Depuis la livraison de la chaudière, [N] [K] épouse [L] et [P] [L] se plaignaient de différents dysfonctionnements ; une réunion d’expertise amiable contradictoire avait lieu le 23 mai 2022 ; l’expert, [S] [B] concluait à des malfaçons et non finition de travaux.
Par acte en date du 15 juin 2022, la SARL [M] et Associés assignait devant le tribunal judiciaire de Montargis [N] [K] épouse [L] et [P] [L] aux fins de paiement des factures, pour un montant principal de 7033,08 euros TTC, et un montant de 1546,79 euros TTC au titre des pénalités de retard, réclamant en outre l’allocation de la somme de 2000 euros à titre de dommages-intérêts.

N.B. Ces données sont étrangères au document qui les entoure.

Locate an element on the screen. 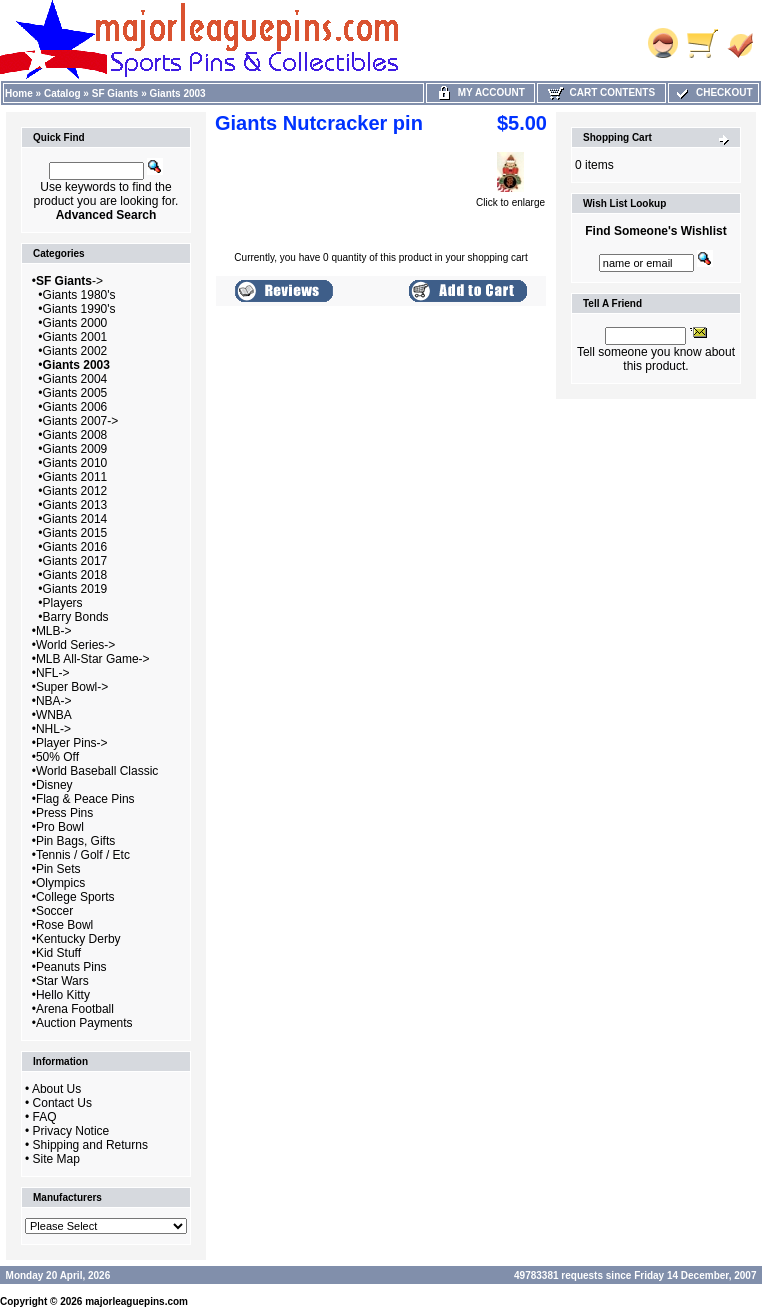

Les défendeurs invoquaient la prescription de l’action, et subsidiairement demandaient au tribunal de dire les pénalités appliquées abusives et injustifiées.
Par jugement en date du 19 mars 2024, le tribunal judiciaire Montargis rejetait la fin de non-recevoir tirée de la prescription, condamnait [N] [K] épouse [L] et [P] [L] à payer à la SARL [M] et Associés la somme de 5578,65 euros à titre de paiement des travaux et la somme de 100,73 euros au titre des pénalités de retard, déboutait la SARL [M] et Associés de ses demandes de dommages-intérêts et de communication du dossier de l’ANAH, devenue sans objet et condamnait en outre [N] [K] épouse [L] et [P] [L] à payer à la SARL [M] et Associés la somme de 1200 euros au titre de l’article 700 du code procédure civile.
Par une déclaration déposée au greffe le 25 juillet 2024, [N] [K] épouse [L] et [P] [L] ont interjeté appel de ce jugement.
Par leurs dernières conclusions, ils en sollicitent l’infirmation, demandant à la cour, statuant à nouveau, de dire irrecevable comme prescrite l’action de leur adversaire ; à titre subsidiaire, ils sollicitent le versement par la SARL [M] et Associés de la somme de 4230 euros en réparation des erreurs, inexécutions et manquements contractuels, et de la somme de 1000 euros à titre de dommages-intérêts en réparation de leurs préjudice de jouissances, moral et financier, ainsi qu’une compensation avec les sommes dues d’un montant de 4808,91 euros. Ils demandent à la cour de débouter la SARL [M] et Associés de ses demandes en paiement des factures FC 3770, FC 1768 et FC 3757 qui n’auraient fait l’objet d’aucun devis. Ils réclament en outre le paiement de la somme de 2500 euros sur le fondement de l’article 700 du code procédure civile.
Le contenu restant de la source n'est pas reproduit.